Climate change, EU regulations, the need to set up a protection consortium, production fragmentation: very current and complex issues affecting the wine sector and which are causing questions, uncertainties but also evolutions and renewal.
Marina Orlandi Contucci is the owner of Colle Manora, a winery immersed in Monferrato, an area recognized as a UNESCO World Heritage Site characterized by rolling hills covered in vineyards, interspersed with small villages and fascinating medieval castles.
Climate changes
In Monferrato, climate change and drought have had tangible impacts on the vineyards: “The first question we all ask ourselves concerns global warming” says Marina Orlandi Contucci, “It rained in Sicily but not here, it is incredible that it is the North that suffers more drought. I wonder if our productions will be the same, if the wine will evolve. When I went to South Africa four years ago, I took a tour of the Stellenbosch cellars and even then, many important producers who had the land went to climb the mountains to plant new vineyards. This demonstrates that it is a concrete and internationally felt issue”.
Viticulture and ecological transition
Another major theme concerns Europe and the package of strategic initiatives that invests viticulture and aims at the ecological transition: "The major world wine producers are still in Europe, France, Italy and Spain and vineyard surfaces are growing towards climates northernmost, in England in Belgium, Germany, Hungary, Slovenia” underlines Marina. “So I am surprised that this sector is not more than protected by the European Community. There are stakes that require impressive adjustments not so much in terms of production quality but in legislative terms. These adjustments pose problems for us and limit us greatly. We try to do our best, we do integrated agriculture, we are very attentive to the territory and therefore we want to be in line with what is required of us but we would also like more targeted and applicable projects to the sector".
In Monferrato viticulture constitutes the fulcrum of economic and social life and here Marina, together with Giorgio Schön, son of the well-known stylist Mila Schön, gave shape and substance to their dream, to their vision: to transform an old farmhouse into a modern and full of suggestions and passions that have the strength to range beyond the wine.
The need to create a protection consortium
The Monferrato area itself represents one of the local wine brands with the greatest potential for success but to capitalize on this potential to the fullest, according to Marina, “we need to form a team also supported by the institutions. If a Consortium were created aimed at helping to propose a homogeneous image, providing uniform reception criteria and also giving indications of qualitative "ranges", one would avoid fighting against a slightly faded image which I often find reflected in the commercial interlocutors foreigners".
“We should work with more confidence and certainty of our potential otherwise it becomes difficult to promote our territory and count it among the great producing regions. In Monferrato the production of wine is ancient and prior to the development of the late 1800s in other wine-growing areas of Piedmont which today have become better known thanks to the good work done over time”.
Fragmentation of the productive fabric
The need to create a system, to join forces collides with the extreme fragmentation of the productive fabric of Monferrato. For a medium-small company to achieve economic sustainability "It is a heroic undertaking, whoever succeeds is a hero in my eyes" underlines Marina.
“Those who do it must know that the vineyard does not produce for the first 3 years and it takes at least 5 years to have a reasonable product from a qualitative point of view” continues Marina, “The first 10 years you have to work on the product and on the brand and make a great side work to ensure that the time spent building an identity can somehow be rewarded in receiving a minimum of appreciation and visibility that will allow you to sell your production with a sufficient margin to stay on your feet".

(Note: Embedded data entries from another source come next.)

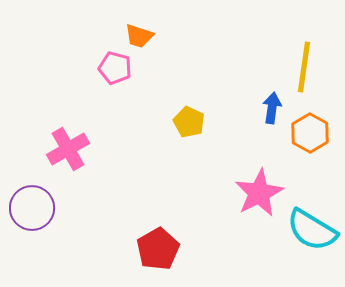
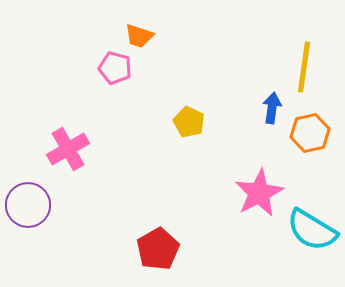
orange hexagon: rotated 18 degrees clockwise
purple circle: moved 4 px left, 3 px up
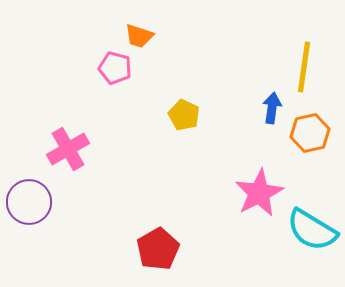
yellow pentagon: moved 5 px left, 7 px up
purple circle: moved 1 px right, 3 px up
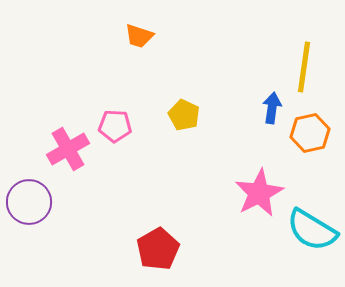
pink pentagon: moved 58 px down; rotated 12 degrees counterclockwise
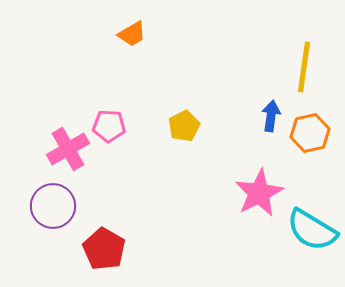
orange trapezoid: moved 7 px left, 2 px up; rotated 48 degrees counterclockwise
blue arrow: moved 1 px left, 8 px down
yellow pentagon: moved 11 px down; rotated 20 degrees clockwise
pink pentagon: moved 6 px left
purple circle: moved 24 px right, 4 px down
red pentagon: moved 54 px left; rotated 12 degrees counterclockwise
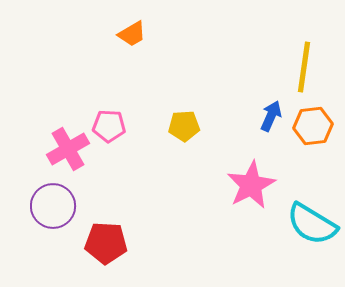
blue arrow: rotated 16 degrees clockwise
yellow pentagon: rotated 24 degrees clockwise
orange hexagon: moved 3 px right, 7 px up; rotated 6 degrees clockwise
pink star: moved 8 px left, 8 px up
cyan semicircle: moved 6 px up
red pentagon: moved 2 px right, 6 px up; rotated 27 degrees counterclockwise
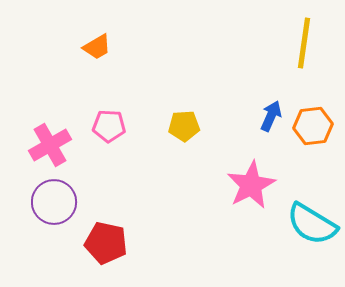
orange trapezoid: moved 35 px left, 13 px down
yellow line: moved 24 px up
pink cross: moved 18 px left, 4 px up
purple circle: moved 1 px right, 4 px up
red pentagon: rotated 9 degrees clockwise
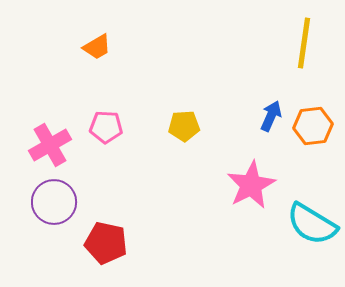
pink pentagon: moved 3 px left, 1 px down
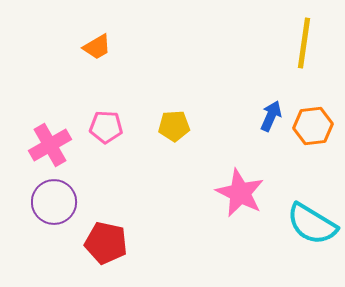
yellow pentagon: moved 10 px left
pink star: moved 11 px left, 8 px down; rotated 18 degrees counterclockwise
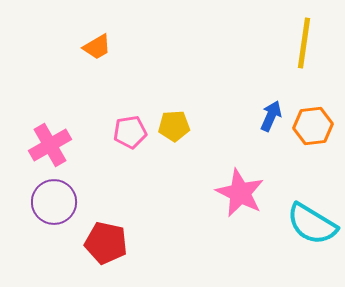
pink pentagon: moved 24 px right, 5 px down; rotated 12 degrees counterclockwise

A desire and a perspective that Marina would like to see realized through the establishment of a Consortium with the aim of harmonizing and enhancing this area rich in beauty and uniqueness: "We should coalesce, unite, give us guidelines, talk to the various Chambers of Commerce and with the Institutions that are fundamental, above all from the point of view of internationalisation. We could create wine roads where, for example, the visitor could follow a circuit and find homogeneous quality standards. It is important for identity, for defining places of production and denominations. I very much hope so."